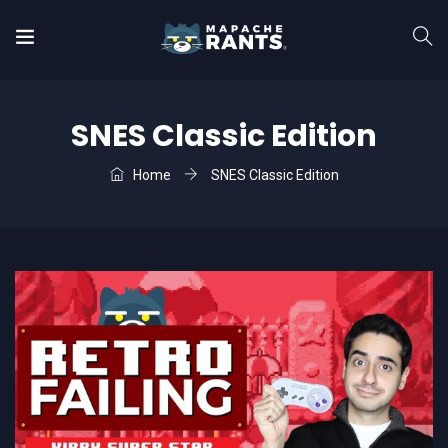
SNES Classic Edition
Home
SNES Classic Edition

* Exercise aim
Leave out the pictures. Transcribe the rest of the listing above exactly.

* Answer to this task
SNES Classic Edition
Home
SNES Classic Edition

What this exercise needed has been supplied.